For seedlings in the 2–4-years (odds ratio = 2.748, P = 0.022, Fig. 5A), 4–6-years (odds ratio = 2.267, P = 0.005, Fig. 4B), and 6–8-years (odds ratio = 2.587, P = 0.004, Fig. 5C) age classes, seedling density of conspecifics was the only significant factor positively correlated with seedling survival rate. For seedlings in the 8–10 years age class, soil PC1 (odds ratio = 2.156, P = 0.048) and seedling density of conspecifics (odds ratio = 2.721, P = 0.021) showed significant positive effects on seedling survival rate (Fig. 5D). However, conspecific adult basal area exerted a significant negative effect on seedling survival rate (odds ratio = − 2.484, P = 0.032, Fig. 5D). For seedlings in the 10–12 years age class, soil PC1 had a significant positive effect on survival (odds ratio = 2.883, P = 0.052), whereas conspecific adult basal area showed a significant negative effect (odds ratio = − 2.235, P = 0.007) (Fig. 5E). For seedlings in the > 12-years age class, survival was more likely in areas with higher seedling density of conspecifics, higher levels of SOM, TN, TP, AN, and AP, and lower levels of canopy density, herbaceous coverage, and conspecific adult basal area (Fig. 5F).
Discussion
Analysis of factors affecting seedling survival at the community level
Our study revealed that biotic and habitat factors influenced seedling survival rate at the community level, with biotic factors having a more significant impact. The increase in seedling density was strongly associated with a higher survival rate of target seedlings, a result that contrasts with some previous studies32,36,37. These results suggest that negative density dependence may be weak or undetectable at the seedling stage in this artificial forest context on Guandi Mountain, and the discrepancy among studies may be attributed to differences in study sites and community types. Additionally, we found that seedling density of conspecific coniferous species positively impacts seedling survival rate, which may be due to the concentrated distribution of seedlings in the study area, forming a robust functional seedling community. Such communities tend to have enhanced resilience to external threats and greater self-regulation abilities compared with individual seedlings. They also benefit from increased competition with other species for environmental resources, gradually leading to an increase in the number of surviving seedlings38,39.
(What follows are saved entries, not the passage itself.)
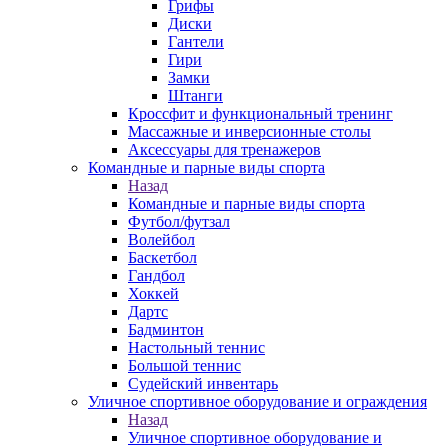
Грифы
Диски
Гантели
Гири
Замки
Штанги
Кроссфит и функциональный тренинг
Массажные и инверсионные столы
Аксессуары для тренажеров
Командные и парные виды спорта
Назад
Командные и парные виды спорта
Футбол/футзал
Волейбол
Баскетбол
Гандбол
Хоккей
Дартс
Бадминтон
Настольный теннис
Большой теннис
Судейский инвентарь
Уличное спортивное оборудование и ограждения
Назад
Уличное спортивное оборудование и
This study found no significant impact of biotic factors on seedling survival rate, although a negative correlation was observed between conspecific adult basal area and seedling survival rate. Although the local environment was likely suitable for both mature tree growth and seedling survival rate40, adult trees typically outcompete seedlings, hindering their survival. Moreover, the large crown widths of mature trees block sunlight, reducing the light available for seedlings and potentially leading to their death41.
We observed a negative correlation between herbaceous density and seedling survival rate, whereas a positive correlation existed between herbaceous coverage and seedling survival rate. This suggests that higher herbaceous density and diversity, which increase the demand for resources such as light, water, and soil, create competitive pressures that negatively affect seedling survival rate42. However, increased herbaceous coverage can have a positive effect by protecting seedlings from excessive rainfall that might otherwise damage their roots, thereby enhancing survival43. The contrasting effects of herbaceous density and coverage were obvious in this study. One explanation is that there exists species-specific competition between herbaceous plant and seedlings44,45,46. High herbaceous density increases competition for limited resources among individuals, which overcrowding leads to smaller size, reduce growth and higher mortality. Another explanation is that extensive herbaceous coverage creates microhabitat buffering47. Coverage can enhance habitat complexity to provide shelter for seedlings and maximize microhabitat benefits while minimizing competition48. Additionally, we found that thicker litter layers negatively impact seedling survival rate at the community level. Excessive litter may impede seed germination and seedling growth, making seedlings more vulnerable to breakage49.
Biotic and habitat factors combined to influence seedling survival rate, as shown in previous studies32,50. This study also confirmed that the habitat environment likely plays a major role in seedling survival rate at the community level. Seedlings appear to be particularly sensitive to changes in their habitat, and the influence of abiotic factors became more pronounced over time9,51.
At the community level, soil factors showed a negative correlation with seedling survival rate. During seedling growth, the initial nutrients stored in the seeds are depleted, and the remaining nutrients needed for development primarily come from the soil52; thus, soil nutrients play a key role in late-stage seedling survival rate. However, our study found that neither rich SOM and TN in soil PC1 nor rich TP in soil PC2 promoted seedling survival rate at the community level. High nutrient levels in the soil may not be conducive to seedling survival, possibly because the fragile root systems of seedlings are ill-suited for utilizing high levels of nutrients, which can hinder their healthy growth53.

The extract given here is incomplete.